Carl Icahn, stepping up his battle against Time Warner Inc., on Tuesday unveiled details of his plan to shake up the media conglomerate, saying it should be split into four separate public companies.

In a report prepared by his investment-banking adviser Lazard Ltd., Icahn also said Time Warner should extend its share buyback plan to a total of $20 billion worth of stock through a series of "Dutch auction" tender offers.

Lazard said in a press release that the proposals could create about $40 billion in "incremental value" for Time Warner shareholders. Time Warner's stock price could reach between $23.30 and $26.57 a share, it said. The shares traded recently down 1 percent, or 16 cents, at $18.40 a share, giving the company a market capitalization of about $86.5 billion.

Icahn, who is leading an investor group with more than 3 percent of Time Warner's shares, is seeking to overthrow Time Warner's board at its annual meeting in May. He has tapped Frank Biondi, Jr., the former chief executive of Viacom Inc. and Universal Studios Inc., to take over as Time Warner chief executive if his proxy battle succeeds.

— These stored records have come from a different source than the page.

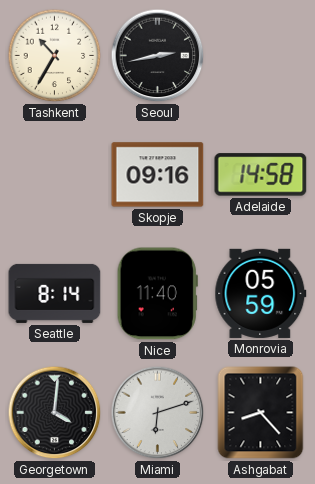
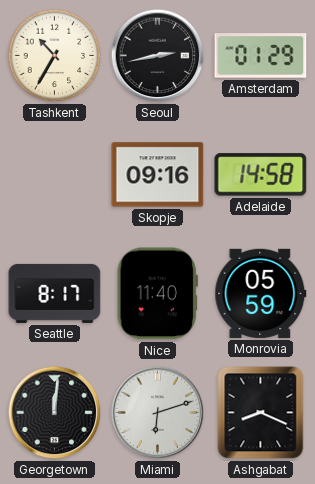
Amsterdam: none -> 01:29
Seattle: 8:14 -> 8:17
Georgetown: 4:01 -> 12:01
Ashgabat: 8:23 -> 8:19
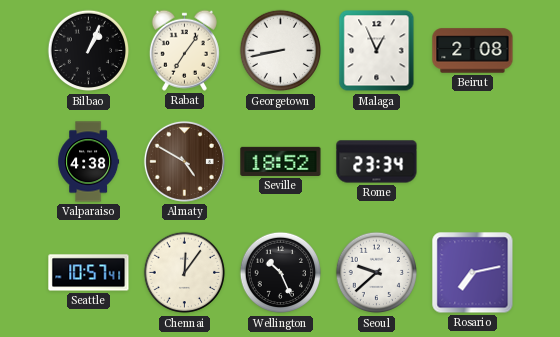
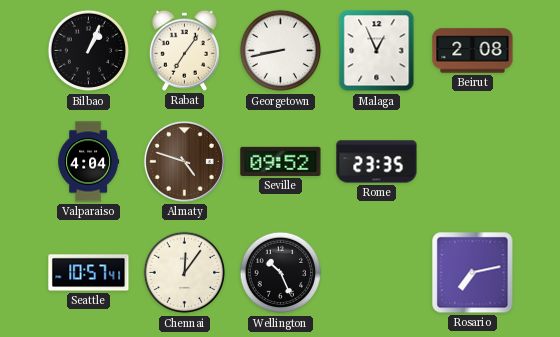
Valparaiso: 4:38 -> 4:04
Almaty: 4:50 -> 4:48
Seville: 18:52 -> 09:52
Rome: 23:34 -> 23:35
Seoul: 9:38 -> none
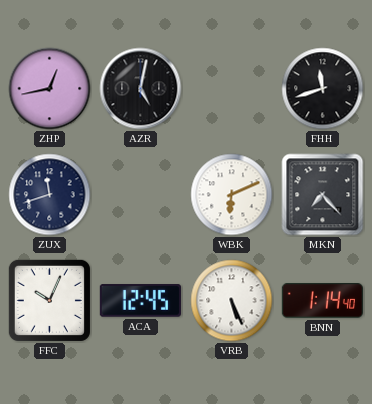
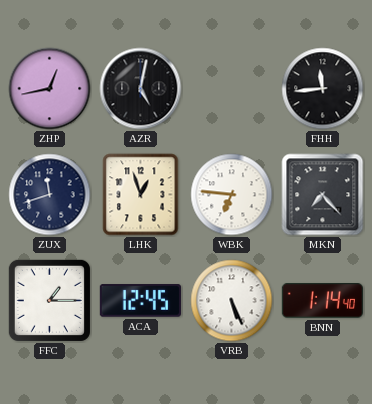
FHH: 11:42 -> 11:44
LHK: none -> 12:57
WBK: 6:11 -> 6:46
FFC: 10:04 -> 1:15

The proposals in the Lazard report detail ideas that Icahn already has been pushing. Icahn, who began his campaign against Time Warner in August, urged the company to immediately buy back $20 billion of its shares and spin off 100 percent of its cable business, rather than the 16 percent of Time Warner Cable the company plans.

More recently, after he retained Lazard, Icahn floated the breakup proposal.

Under the plan outlined Tuesday at a briefing in Manhattan, Time Warner shareholders would have a direct ownership stake in the newly created Time Warner, which would include the company's cable-TV networks and filmed entertainment divisions, as well as stakes in three new public "pure-play" companies: AOL, publishing and Time Warner Cable.